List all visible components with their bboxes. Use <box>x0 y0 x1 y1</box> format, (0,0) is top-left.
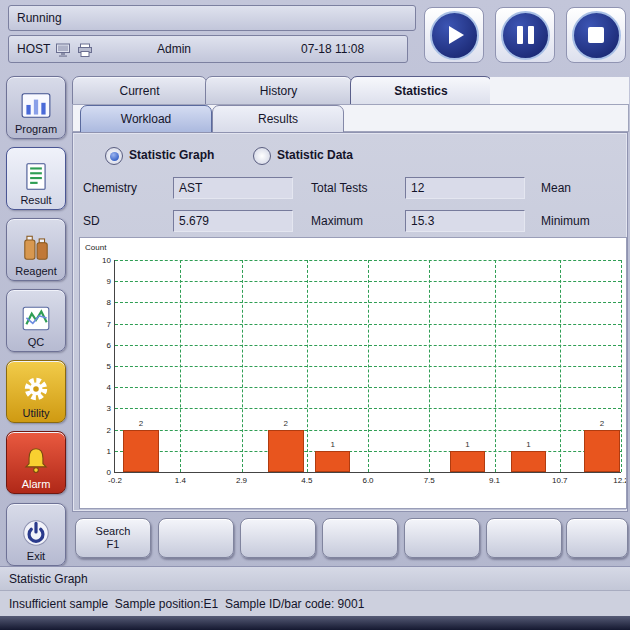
tab-current[interactable]: Current <box>72 76 207 106</box>
v-gridline <box>242 260 243 472</box>
y-tick-label: 1 <box>83 447 111 456</box>
sidebar-item-label: Utility <box>23 407 50 419</box>
x-tick-label: 7.5 <box>412 476 446 485</box>
host-label: HOST <box>17 36 50 62</box>
v-gridline <box>621 260 622 472</box>
statistic-data-label: Statistic Data <box>277 147 353 163</box>
sidebar-item-program[interactable]: Program <box>6 76 66 139</box>
y-tick-label: 8 <box>83 298 111 307</box>
v-gridline <box>180 260 181 472</box>
histogram-bar <box>268 430 304 472</box>
histogram-bar <box>315 451 351 472</box>
tab-history[interactable]: History <box>205 76 352 106</box>
y-tick-label: 4 <box>83 383 111 392</box>
histogram-bar <box>584 430 620 472</box>
maximum-field[interactable]: 15.3 <box>405 210 525 232</box>
pause-icon <box>501 11 550 60</box>
x-tick-label: -0.2 <box>98 476 132 485</box>
result-icon <box>20 162 52 192</box>
y-tick-label: 5 <box>83 362 111 371</box>
y-tick-label: 10 <box>83 256 111 265</box>
function-key-blank-6[interactable] <box>566 518 628 558</box>
datetime: 07-18 11:08 <box>301 36 364 62</box>
histogram-bar <box>123 430 159 472</box>
x-tick-label: 2.9 <box>225 476 259 485</box>
program-icon <box>20 91 52 121</box>
bar-value-label: 1 <box>511 440 547 449</box>
utility-icon <box>20 375 52 405</box>
histogram-bar <box>511 451 547 472</box>
chart-ylabel: Count <box>85 243 106 252</box>
monitor-icon <box>55 41 71 67</box>
status-bar: Statistic Graph <box>0 566 630 590</box>
current-user: Admin <box>157 36 191 62</box>
start-button[interactable] <box>424 7 484 63</box>
y-tick-label: 2 <box>83 426 111 435</box>
v-gridline <box>368 260 369 472</box>
v-gridline <box>307 260 308 472</box>
sidebar-item-alarm[interactable]: Alarm <box>6 431 66 494</box>
bar-value-label: 2 <box>123 419 159 428</box>
chemistry-label: Chemistry <box>83 180 137 196</box>
function-key-blank-5[interactable] <box>486 518 562 558</box>
host-bar: HOST Admin 07-18 11:08 <box>8 35 408 63</box>
mean-label: Mean <box>541 180 571 196</box>
bar-value-label: 1 <box>315 440 351 449</box>
sidebar-item-utility[interactable]: Utility <box>6 360 66 423</box>
plot-area: 012345678910-0.21.42.94.56.07.59.110.712… <box>114 260 621 473</box>
total-tests-field[interactable]: 12 <box>405 177 525 199</box>
sidebar-item-qc[interactable]: QC <box>6 289 66 352</box>
printer-icon <box>77 41 93 67</box>
statistic-graph-radio[interactable] <box>105 147 123 165</box>
v-gridline <box>495 260 496 472</box>
sidebar-item-label: Program <box>15 123 57 135</box>
minimum-label: Minimum <box>541 213 590 229</box>
x-tick-label: 12.2 <box>604 476 627 485</box>
x-tick-label: 1.4 <box>163 476 197 485</box>
function-key-blank-4[interactable] <box>404 518 480 558</box>
tab-statistics[interactable]: Statistics <box>350 76 492 106</box>
sidebar-item-result[interactable]: Result <box>6 147 66 210</box>
bottom-strip <box>0 616 630 630</box>
statistics-panel: Statistic Graph Statistic Data Chemistry… <box>72 132 628 512</box>
statistic-graph-label: Statistic Graph <box>129 147 214 163</box>
tab-workload[interactable]: Workload <box>80 105 212 134</box>
function-key-blank-3[interactable] <box>322 518 398 558</box>
play-icon <box>430 11 479 60</box>
chemistry-field[interactable]: AST <box>173 177 293 199</box>
histogram-bar <box>450 451 486 472</box>
tab-results[interactable]: Results <box>212 105 344 134</box>
x-tick-label: 4.5 <box>290 476 324 485</box>
sidebar-item-label: Reagent <box>15 265 57 277</box>
stop-button[interactable] <box>566 7 626 63</box>
function-key-blank-2[interactable] <box>240 518 316 558</box>
running-status: Running <box>8 5 416 31</box>
search-button-key: F1 <box>107 538 120 551</box>
bar-value-label: 2 <box>268 419 304 428</box>
maximum-label: Maximum <box>311 213 363 229</box>
qc-icon <box>20 304 52 334</box>
total-tests-label: Total Tests <box>311 180 367 196</box>
sidebar-item-label: Exit <box>27 550 45 562</box>
message-bar: Insufficient sample Sample position:E1 S… <box>0 590 630 616</box>
y-tick-label: 9 <box>83 277 111 286</box>
search-button-label: Search <box>96 525 131 538</box>
sidebar-item-exit[interactable]: Exit <box>6 503 66 566</box>
statistic-data-radio[interactable] <box>253 147 271 165</box>
function-key-blank-1[interactable] <box>158 518 234 558</box>
sidebar-item-reagent[interactable]: Reagent <box>6 218 66 281</box>
y-tick-label: 3 <box>83 404 111 413</box>
tab-row-filler <box>490 77 629 104</box>
radio-selected-icon <box>110 152 119 161</box>
stop-icon <box>572 11 621 60</box>
v-gridline <box>560 260 561 472</box>
y-tick-label: 7 <box>83 320 111 329</box>
x-tick-label: 9.1 <box>478 476 512 485</box>
exit-icon <box>20 518 52 548</box>
pause-button[interactable] <box>495 7 555 63</box>
v-gridline <box>429 260 430 472</box>
histogram-chart: Count 012345678910-0.21.42.94.56.07.59.1… <box>79 237 627 509</box>
sd-field[interactable]: 5.679 <box>173 210 293 232</box>
bar-value-label: 2 <box>584 419 620 428</box>
search-f1-button[interactable]: Search F1 <box>75 518 151 558</box>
******************************
▶ What you are asked to do: Extract, from the material above, each line holding the word "Reagent".

▶ Written reply:
sidebar-item-label: Reagent <box>15 265 57 277</box>
sidebar-item-reagent[interactable]: Reagent <box>6 218 66 281</box>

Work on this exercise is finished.